Sunday, April 23, 2006

Hot pepper treat pancreatic cancer

University of Pittsburgh pharmacologist Sanjay Srivastava and his colleagues recently reported that they found that capsaicin--the chemical that makes hot peppers hot--induced apoptosis in mice with human pancreatic cancer, an aggressive and usually fatal disease. Treated mice had tumors half the size of their untreated peers. Capsaicin triggered the cancerous cells to die off and significantly reduced the size of the tumors. Experts point out that many compounds shown to stop cancer in mice are not nearly as effective in human cancer patients. Pancreatic cancer is highly deadly, killing 31,000 of the 32,000 it will be diagnosed in this year.

Sunday, April 16, 2006

Ginger root kill ovarian cancer cells

Obstetrician J. Rebecca Liu of the University of Michigan and her colleagues reported that ginger powder, roughly the same as that sold in supermarkets, killed ovarian cancer cells in vitro both by triggering apoptosis and inducing them to cannibalize themselves, a phenomenon known as autophagy. "Most ovarian cancer patients develop recurrent disease that eventually becomes resistant to standard chemotherapy, which is associated with resistance to apoptosis," Liu explains. "If ginger can cause autophagic death in addition to apoptosis, it may circumvent that resistance." "Patients are using natural products either in place of or in conjunction with chemotherapy and we don't know if they work or how they work," Liu adds. "There's no good clinical data." To that end, these new findings may well be seeds of change.
However, the study on ginger was done using cells in a lab dish, which is a long way from finding that it works in actual cancer patients, but it is the first step to testing the idea. Ovarian cancer kills 16,000 out of the 22,000 U.S. women who are diagnosed with it every year.

Thursday, April 13, 2006

Cauliflower, broccoli and cabbage fight prostate cancer

In the recent American Association for Cancer conference, Pharmacologists have demonstared that when cruciferous vegetables--such as cauliflower, broccoli and cabbage--are chewed helps control human prostate tumors grafted into mice.
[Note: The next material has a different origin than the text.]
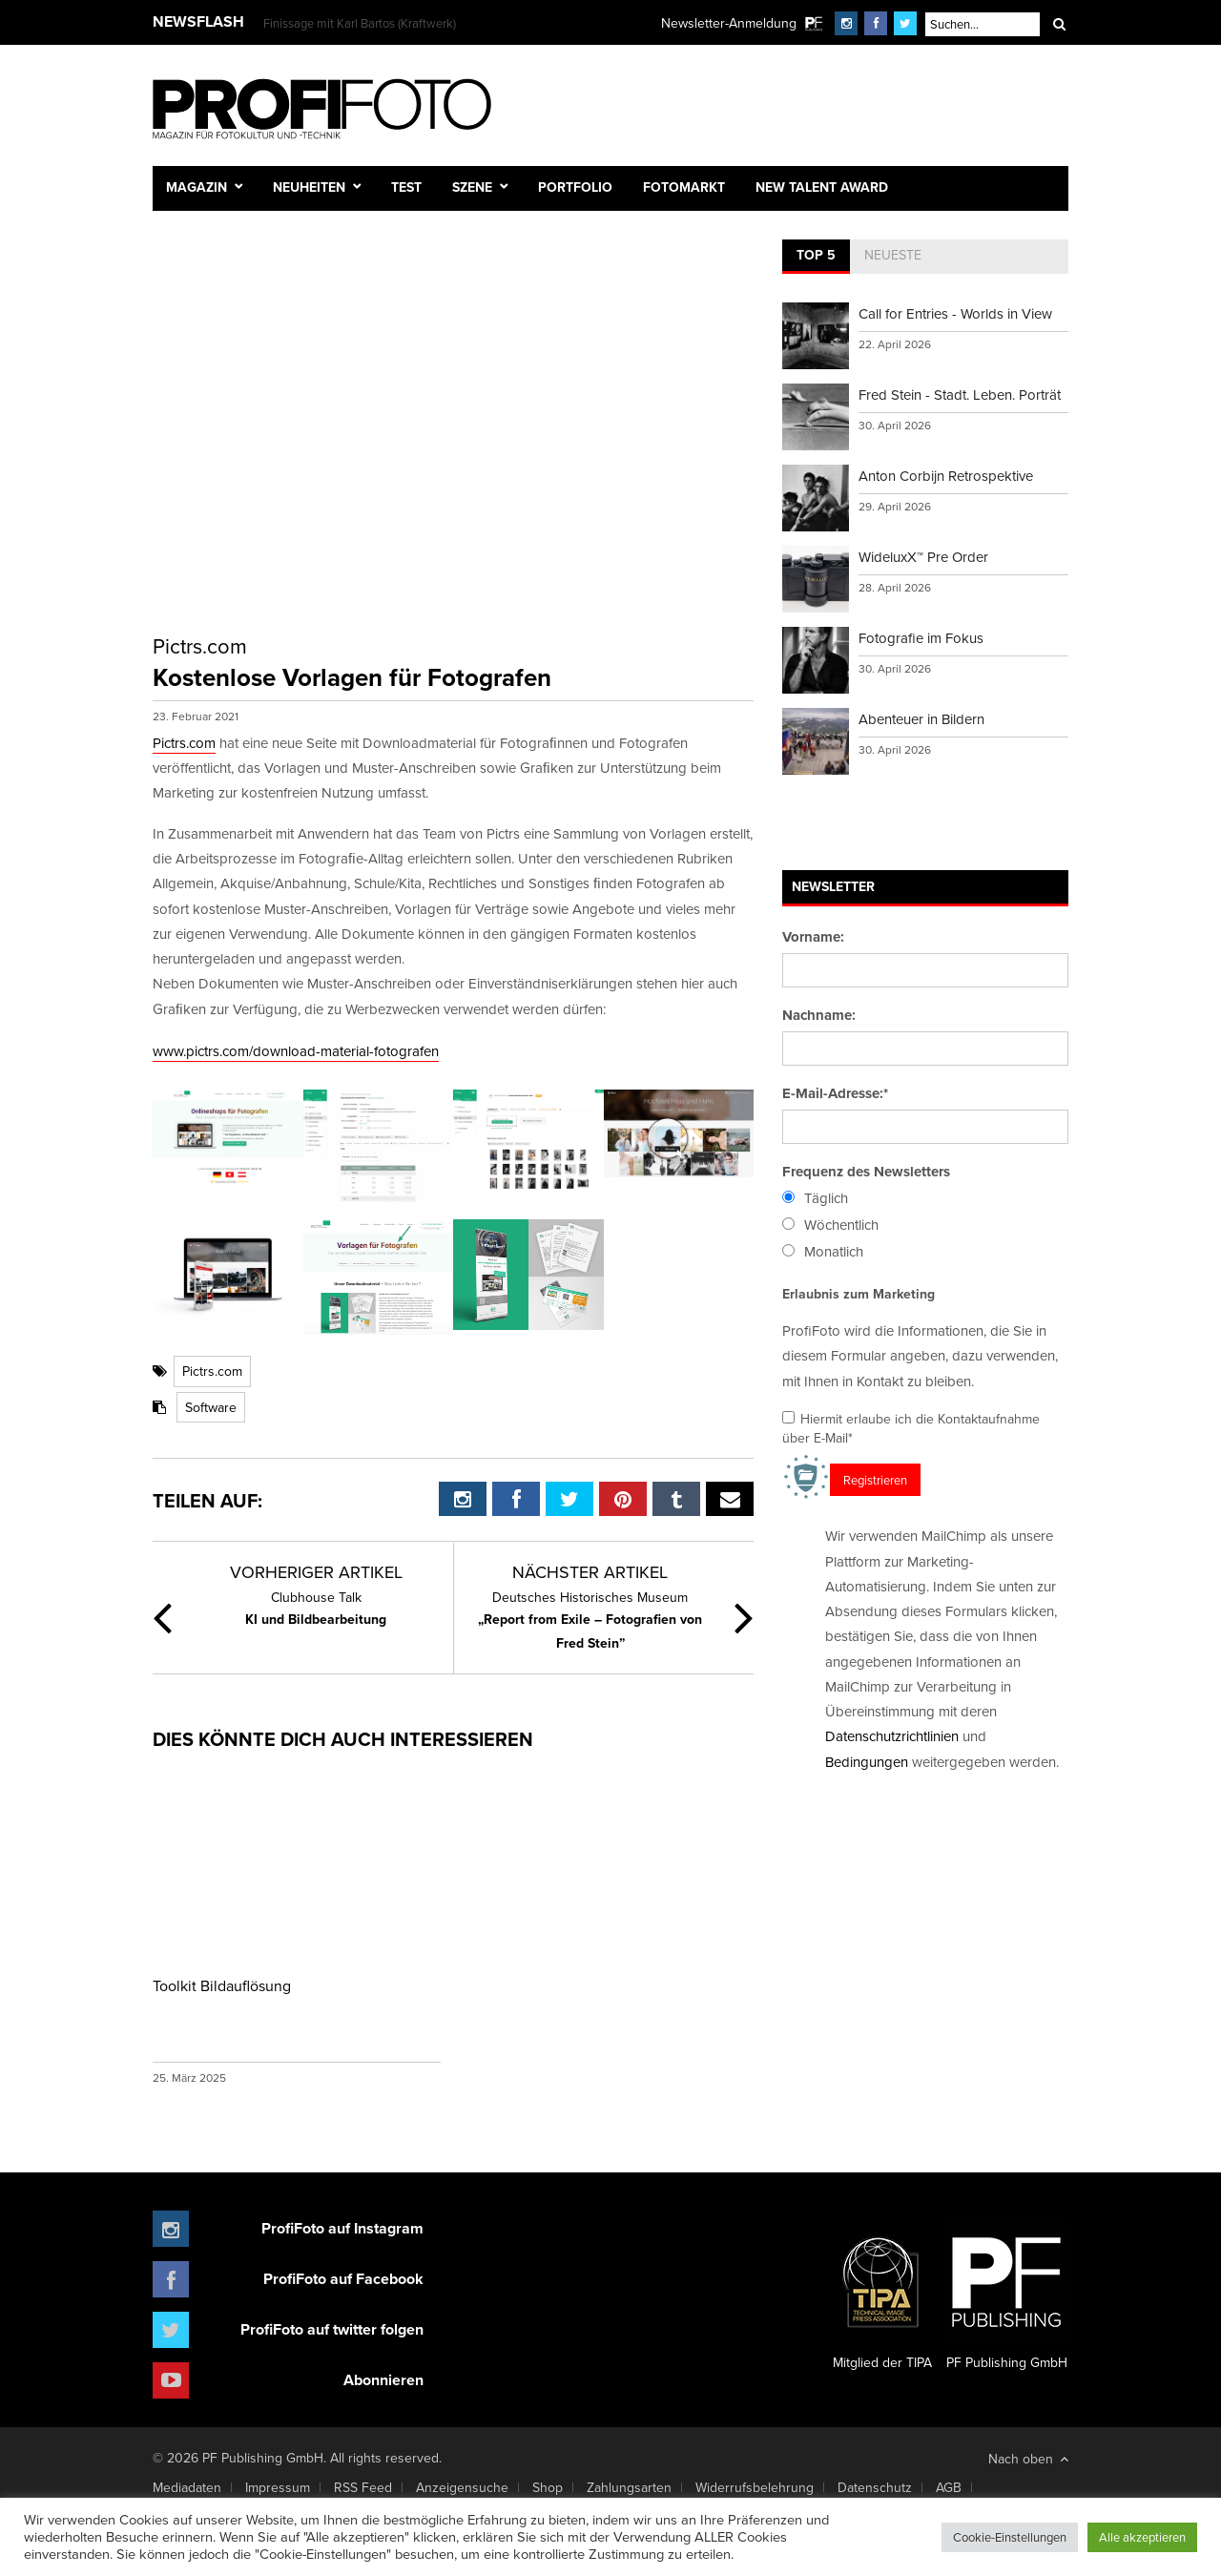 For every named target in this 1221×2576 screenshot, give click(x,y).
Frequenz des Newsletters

Phenethyl-isothiocyanate, or PEITC, prompted the prostate cancer cells to kill themselves in a process called apoptosis. By the end of a 31-day treatment cycle, treated mice had tumors nearly two times smaller than their counterparts. The lead author of this study, Shivendra Singh, Ph.D., professor of pharmacology and urology and codirector of the Cancer Biochemoprevention Program at the University of Pittsburgh Cancer Institute, believes that prostate cancer is one of the malignancies that can be prevented by certain foods. He says: "from epidemiologic data, we know that increased consumption of vegetables reduces the risk for certain types of cancer, but now we are beginning to understand the mechanisms by which certain edible vegetables like broccoli help our bodies fight cancer and other diseases."

Friday, April 07, 2006

What is nutrigenomics ?

Nutrigenomics is a new field that tailors your food to your genes. Built around the idea that one person's medicine is another's poison, nutrigenomics, and its related technologies of proteomics (the proteins that genes order up) and metabolomics (the soup of molecules that results from metabolic activity), provide a personalized dietary road map. Customizing one's diet to one's genes and metabolism isn't anything like the traditional, one-size-fits-all food pyramid.
Imagine a doctor's being able to quickly identify a patient's DNA profile for type 2 diabetes or obesity and then get a dynamic snapshot of the patient's metabolic response to a particular diet. Food shopping might be like going to the shoe store. You'd have the size and, combined with your taste and energy expenditure, you'd select what fits.
Nutrigenomics might be the answer to our epidemic of obesity and metabolic syndrome. It could even improve how we age, better our bone and brain health, and lower our risks for certain cancers. But this approach is several years away, as our knowledge of chronic disease susceptibility genes is limited, and metabolomics is an entirely new endeavor. Although few companies are already pushing DNA diets, I believe this is way premature.